Gathering At The Feeder



I’ve always liked birds.

When I was single, I had a bird cage and had a male and a female finch. Eventually, they laid eggs and I had a little family on my hands. They would bounce and fly and flit around the cage. They were quite shy, so I couldn’t make any sudden moves or make a lot of noise, but we got along well.

Kim doesn’t like birds and doesn’t want me to have any in the house. With two dogs, I don’t think it would work very well, either.

A couple of years ago, I set up two bird feeders in the backyard. I placed them on either side of the yard, one next to a white flowering crape myrtle and the other next to a pink flowering crape myrtle. Between the two feeders are two small, young red maples, and between them, four knock out roses and a butterfly bush.

Build it, and they will come. They sure did!

At any time of day or early evening, we see any number of different colored finches and some canaries, the smallest of our visitors. The largest visitors we see are cardinals, blue jays, and mourning doves. Quite the variety, really.

We even had something much larger at some point during the night, probably a squirrel or raccoon because we found one of the feeders on the ground with the top open. Was kind of messy. I just picked it up, filled it, and placed it back on the stanchion.

The birds don’t seem to mind Bailey, our Golden Retriever, and she doesn’t seem to mind or notice them. They peaceably coexist. Stella, on the other hand, is a much different story. She shows up and they fly away and wait for her to come back into the house before they visit the feeders.

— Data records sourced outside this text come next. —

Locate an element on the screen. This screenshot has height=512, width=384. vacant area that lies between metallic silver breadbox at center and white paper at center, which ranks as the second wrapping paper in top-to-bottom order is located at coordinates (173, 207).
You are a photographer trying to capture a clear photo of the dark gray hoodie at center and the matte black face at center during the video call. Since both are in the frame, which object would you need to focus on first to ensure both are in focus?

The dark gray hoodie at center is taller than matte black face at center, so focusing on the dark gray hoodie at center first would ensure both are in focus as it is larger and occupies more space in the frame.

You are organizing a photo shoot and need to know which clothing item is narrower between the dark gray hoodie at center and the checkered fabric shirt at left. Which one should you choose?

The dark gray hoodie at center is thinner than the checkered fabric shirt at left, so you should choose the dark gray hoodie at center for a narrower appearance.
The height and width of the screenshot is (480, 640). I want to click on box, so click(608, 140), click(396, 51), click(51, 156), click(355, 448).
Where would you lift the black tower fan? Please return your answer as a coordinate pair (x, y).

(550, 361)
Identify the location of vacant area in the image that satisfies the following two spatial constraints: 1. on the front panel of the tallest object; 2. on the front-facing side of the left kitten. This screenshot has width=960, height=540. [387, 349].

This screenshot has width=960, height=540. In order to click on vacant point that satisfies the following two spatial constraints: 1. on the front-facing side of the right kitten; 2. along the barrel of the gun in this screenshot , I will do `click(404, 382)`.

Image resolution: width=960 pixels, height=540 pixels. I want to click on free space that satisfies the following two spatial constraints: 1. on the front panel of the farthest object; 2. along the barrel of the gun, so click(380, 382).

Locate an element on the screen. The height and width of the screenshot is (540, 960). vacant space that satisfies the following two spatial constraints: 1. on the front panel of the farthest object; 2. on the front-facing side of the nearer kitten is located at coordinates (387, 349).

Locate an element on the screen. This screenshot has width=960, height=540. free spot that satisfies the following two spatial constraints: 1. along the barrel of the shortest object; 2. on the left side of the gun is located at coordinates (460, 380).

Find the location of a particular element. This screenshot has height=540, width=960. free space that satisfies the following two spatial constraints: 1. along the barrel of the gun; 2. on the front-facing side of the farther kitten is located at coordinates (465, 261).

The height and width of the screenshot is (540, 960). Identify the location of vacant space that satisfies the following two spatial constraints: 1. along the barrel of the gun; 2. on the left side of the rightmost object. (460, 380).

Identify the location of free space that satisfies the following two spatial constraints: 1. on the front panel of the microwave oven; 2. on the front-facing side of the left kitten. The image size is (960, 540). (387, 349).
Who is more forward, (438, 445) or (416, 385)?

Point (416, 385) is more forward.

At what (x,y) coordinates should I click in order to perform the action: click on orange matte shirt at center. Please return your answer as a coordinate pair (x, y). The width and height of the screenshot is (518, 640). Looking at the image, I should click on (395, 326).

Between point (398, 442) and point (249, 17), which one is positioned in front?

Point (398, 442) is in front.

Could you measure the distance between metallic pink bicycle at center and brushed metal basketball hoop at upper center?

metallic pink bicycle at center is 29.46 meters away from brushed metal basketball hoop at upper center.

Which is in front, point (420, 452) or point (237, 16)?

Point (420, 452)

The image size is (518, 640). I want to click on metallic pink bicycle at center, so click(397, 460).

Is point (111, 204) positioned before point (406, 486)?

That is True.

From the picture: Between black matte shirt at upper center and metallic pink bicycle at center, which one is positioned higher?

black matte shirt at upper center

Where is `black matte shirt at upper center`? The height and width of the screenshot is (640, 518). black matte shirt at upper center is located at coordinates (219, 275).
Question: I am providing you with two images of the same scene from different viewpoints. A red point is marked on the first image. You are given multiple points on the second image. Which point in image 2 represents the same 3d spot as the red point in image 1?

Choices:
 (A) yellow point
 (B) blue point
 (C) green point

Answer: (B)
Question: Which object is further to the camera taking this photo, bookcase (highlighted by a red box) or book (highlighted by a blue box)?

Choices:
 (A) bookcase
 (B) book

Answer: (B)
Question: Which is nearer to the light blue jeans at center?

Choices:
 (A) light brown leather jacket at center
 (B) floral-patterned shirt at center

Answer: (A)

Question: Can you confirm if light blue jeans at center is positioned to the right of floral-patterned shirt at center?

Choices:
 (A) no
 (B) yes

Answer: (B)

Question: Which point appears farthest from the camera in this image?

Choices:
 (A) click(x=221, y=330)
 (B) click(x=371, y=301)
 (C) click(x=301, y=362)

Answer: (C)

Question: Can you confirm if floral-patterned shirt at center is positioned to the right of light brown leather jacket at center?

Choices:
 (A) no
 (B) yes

I either sit on the deck and watch them or watch them from a window in our family room. I find it peaceful and relaxing.

One of the things I notice is the level of cooperation amongst the birds. One day, one of the bigger birds, a blue jay, shook the feeder causing some of the seed to fall on the ground. He ate from the ground while the smaller birds ate from the feeder itself. At other times, the smaller birds will leave as the larger ones arrive and eat. Eventually they leave, and the smaller birds return.   

Everyone gets their fill and I keep them filled with seed.

Got me thinking . . .

I think people, all of us, can learn a lesson or two from birds.
Unlike birds who are unconcerned about the type of bird feeding next to it, humans seem overly concerned, especially now days. Yes, I understand current events. I do understand the worry about safety and well-being. I want my family safe when they travel to a different city or even go to a nightclub or a movie. So, yes, I get that.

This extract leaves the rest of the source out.